*** Opening of SOURCE DATA ***

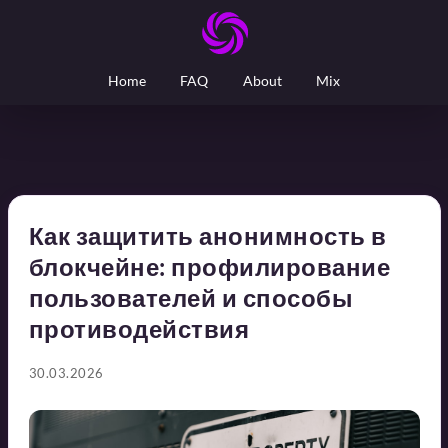
Home
FAQ
About
Mix
Как защитить анонимность в
блокчейне: профилирование
пользователей и способы
противодействия
30.03.2026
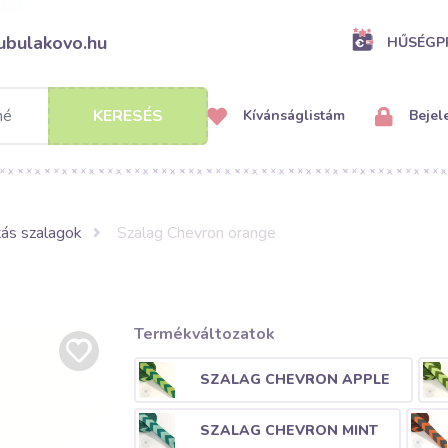
ubulakovo.hu
HŰSÉG
KERESÉS
Kívánságlistám
Bejel
ás szalagok
Szalag Chevron orange
Termékváltozatok
SZALAG CHEVRON APPLE
SZALAG CHEVRON MINT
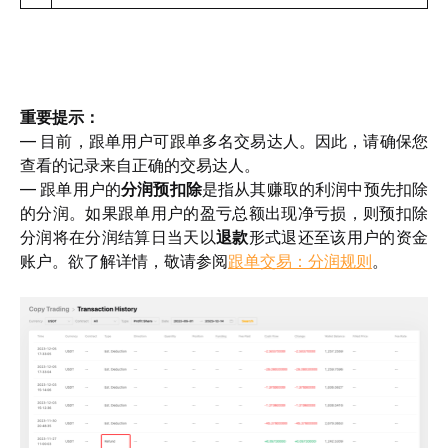
重要提示：
— 目前，跟单用户可跟单多名交易达人。因此，请确保您
查看的记录来自正确的交易达人。 
— 跟单用户的
分润预扣除
是指从其赚取的利润中预先扣除
的分润。如果跟单用户的盈亏总额出现净亏损，则预扣除
分润将在分润结算日当天以
退款
形式退还至该用户的资金
账户。欲了解详情，敬请参阅
跟单交易：分润规则
。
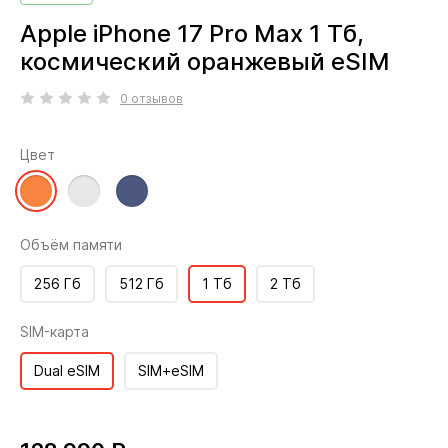
Apple iPhone 17 Pro Max 1 Тб,
космический оранжевый eSIM
0 отзывов
Цвет
Объём памяти
256 Гб
512 Гб
1 Тб
2 Тб
SIM-карта
Dual eSIM
SIM+eSIM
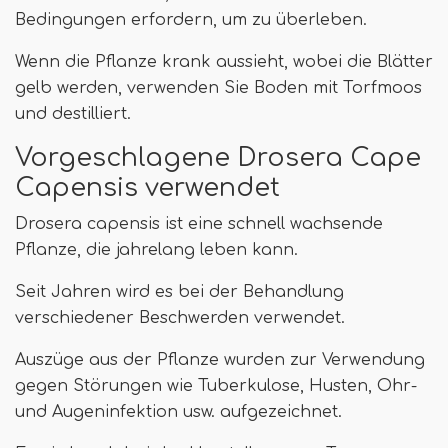
Bedingungen erfordern, um zu überleben.
Wenn die Pflanze krank aussieht, wobei die Blätter
gelb werden, verwenden Sie Boden mit Torfmoos
und destilliert.
Vorgeschlagene Drosera Cape
Capensis verwendet
Drosera capensis ist eine schnell wachsende
Pflanze, die jahrelang leben kann.
Seit Jahren wird es bei der Behandlung
verschiedener Beschwerden verwendet.
Auszüge aus der Pflanze wurden zur Verwendung
gegen Störungen wie Tuberkulose, Husten, Ohr-
und Augeninfektion usw. aufgezeichnet.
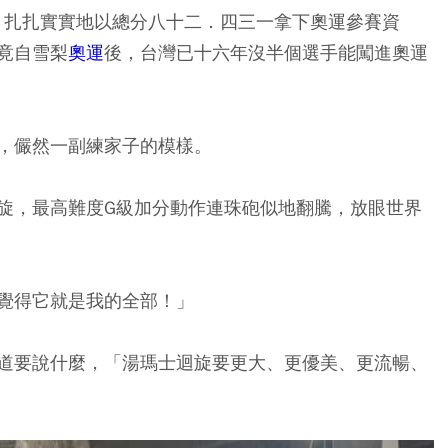
上，扎扎實實地以總分八十二．四三一拿下奧運參賽資
竟自雪梨
奧運
後，台灣已十六年沒半個選手能闖進奧運
，儼然一副練家子的模樣。
旋，最高難度G級加分動作連珠砲似地翻騰，放眼世界
覺得它就是我的全部！」
道要說什麼，「湯瑪士迴旋要更大、更優美、更流暢、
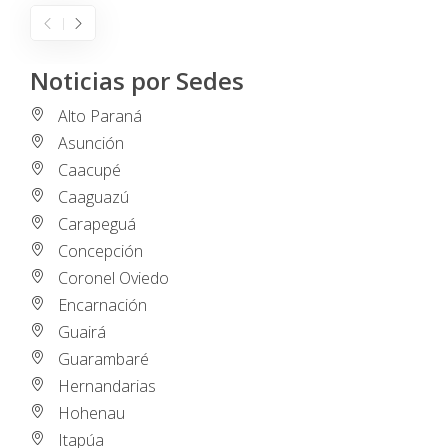
Noticias por Sedes
Alto Paraná
Asunción
Caacupé
Caaguazú
Carapeguá
Concepción
Coronel Oviedo
Encarnación
Guairá
Guarambaré
Hernandarias
Hohenau
Itapúa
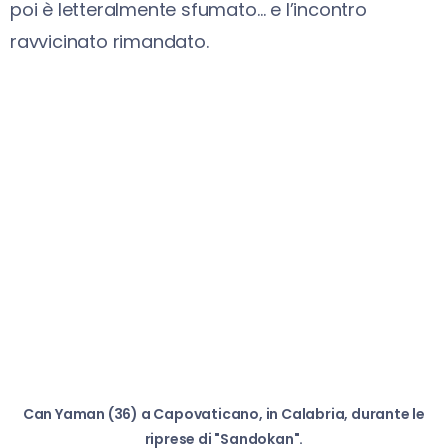
poi è letteralmente sfumato… e l’incontro
ravvicinato rimandato.
Can Yaman (36) a Capovaticano, in Calabria, durante le
riprese di "Sandokan".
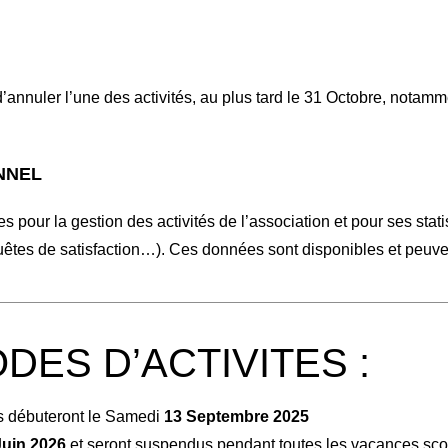
d’annuler l’une des activités, au plus tard le 31 Octobre, notam
NNEL
 pour la gestion des activités de l’association et pour ses stati
quêtes de satisfaction…). Ces données sont disponibles et peuve
DES D’ACTIVITES :
s débuteront le Samedi
13
Septembre 2025
uin 2026
et seront suspendus pendant toutes les vacances scol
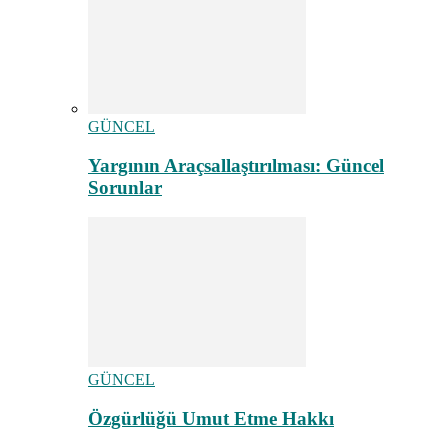
GÜNCEL
Yargının Araçsallaştırılması: Güncel
Sorunlar
GÜNCEL
Özgürlüğü Umut Etme Hakkı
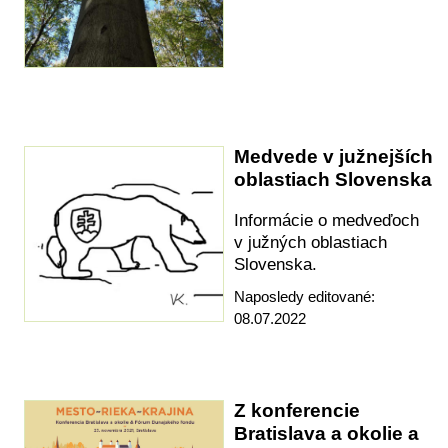
Medvede v južnejších
oblastiach Slovenska
Informácie o medveďoch
v južných oblastiach
Slovenska.
Naposledy editované:
08.07.2022
Z konferencie
Bratislava a okolie a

*** Close of SOURCE DATA ***

For this exercise, copy each line from the listing above that has the word "oblastiach".

oblastiach Slovenska
v južných oblastiach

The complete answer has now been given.